House Small Business Subcommittee on Contracting and Workforce, under the chairmanship of Rep. Richard Hanna (R-NY), today held a hearing on recent changes to the Federal Strategic Sourcing Initiative (FSSI) and how it’s affecting the competitive viability of small contractors.
The FSSI is a procurement program created in 2005 to encourage cross-government collaboration by allowing federal agencies to aggregate requirements, streamline processes and leverage its buying power. In December 2012, President Obama’s administration changed the operation of the FSSI by establishing a new Strategic Sourcing Leadership Counsel, which embraces new philosophies like moving towards strategically sourcing professional services and making use of strategic sourcing vehicles mandatory. Today’s hearing showed that the administration’s attempts to strategically source professional services undermines future competitions, creates more complex challenges, and makes it more difficult for small businesses to compete.

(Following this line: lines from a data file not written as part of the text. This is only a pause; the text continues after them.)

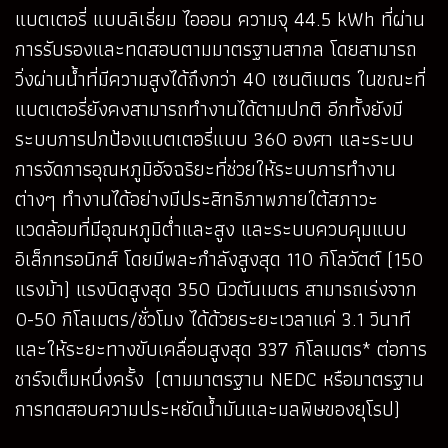
แบตเตอรี่ แบบลิเธี่ยม ไอออน ความจุ 44.5 kWh ที่ผ่าน
การรับรองและทดสอบตามมาตรฐานสากล โดยสามารถ
วิ่งผ่านน้ำที่มีความสูงได้ถึงกว่า 40 เซนติเมตร ในขณะที่
แบตเตอรี่ยังคงสามารถทำงานได้ตามปกติ อีกทั้งยังมี
ระบบการปกป้องแบตเตอรี่แบบ 360 องศา และระบบ
การจัดการอุณหภูมิอัจฉริยะที่ช่วยให้ระบบการทำงาน
ต่างๆ ทำงานได้อย่างมีประสิทธิภาพภายใต้สภาวะ
แวดล้อมที่มีอุณหภูมิต่ำและสูง และระบบควบคุมแบบ
อิเล็กทรอนิกส์ โดยมีพละกำลังสูงสุด 110 กิโลวัตต์ (150
แรงม้า) แรงบิดสูงสุด 350 นิวตันเมตร สามารถเร่งจาก
0-50 กิโลเมตร/ชั่วโมง ได้ด้วยระยะเวลาแค่ 3.1 วินาที
และให้ระยะทางขับเคลื่อนสูงสุด 337 กิโลเมตร* ต่อการ
ชาร์จเต็มหนึ่งครั้ง (ตามมาตรฐาน NEDC หรือมาตรฐาน
การทดสอบความประหยัดน้ำมันและมลพิษของยุโรป)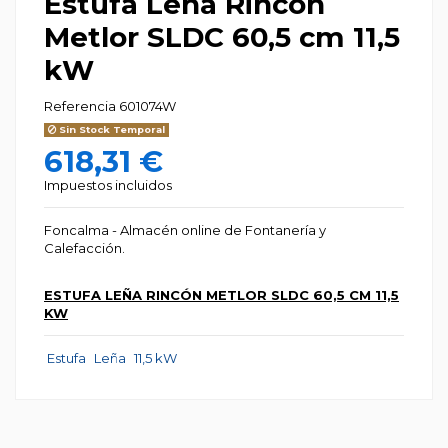
Estufa Leña Rincón
Metlor SLDC 60,5 cm 11,5
kW
Referencia
601074W
Sin Stock Temporal
618,31 €
Impuestos incluidos
Foncalma - Almacén online de Fontanería y
Calefacción.
ESTUFA LEÑA RINCÓN METLOR SLDC 60,5 CM 11,5
KW
Estufa
Leña
11,5 kW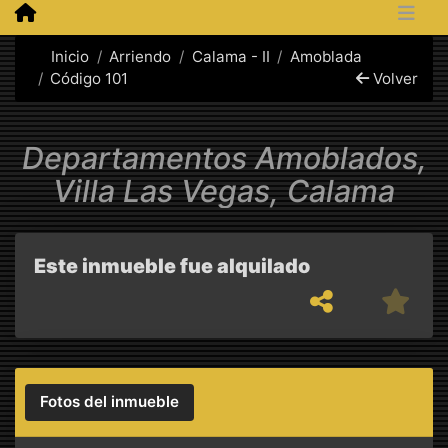
Inicio
Arriendo
Calama - II
Amoblada
Código 101
Volver
Departamentos Amoblados,
Villa Las Vegas, Calama
Este inmueble fue alquilado
Fotos del inmueble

“When it comes to federal contracting, the government should act in a way that promotes the best interests of the taxpayers,” said Chairman Hanna. “This includes utilizing small business contractors in a way that promotes a healthy industrial base. The Federal Strategic Sourcing Initiative should work toward leveraging the buying power of the government to enhance competition, driving down prices and capitalizing on all that small businesses have to offer in order to achieve long term savings, rather than focusing on short term savings at the expense of small businesses. I hope the administration reconsiders its approach to the Federal Strategic Sourcing Initiative and considers embracing a philosophy of full and open competition.”
The Honorable Stan Z. Soloway, President and CEO of Professional Services Council in Arlington, VA said, “[W]e do have concerns that too rapidly expanding the FSSI can, and likely will, have deleterious impacts on both government and its supplier base, prominently including small business. Done right, strategic sourcing can be a win-win; done wrong, it is more likely to be a lose-lose.”
Trey Hodgkins, Senior Vice President of Global Public Sector at TechAmerica in Washington, DC said, “[C]omplex and specialized goods and services, like the ones small business can deliver, do not lend themselves well to strategic sourcing.”
Roger Waldron, President of The Coalition for Government Procurement in Washington, DC said, “The Coalition is concerned that moving towards a mandatory use model for GSA blanket purchase agreements (BPAs) will have the unintended, long-term consequences of reducing opportunities for small businesses.”
Robert A. Burton, Senior Partner of Venable LLP in Washington, DC said, “GSA's proposed strategic sourcing initiatives are antithetical to strategic sourcing’s goal so increased small business participation, more harmful to small businesses that the currently strategically sourced contracts, and counterproductive to strategic sourcing’s emphasis on value.”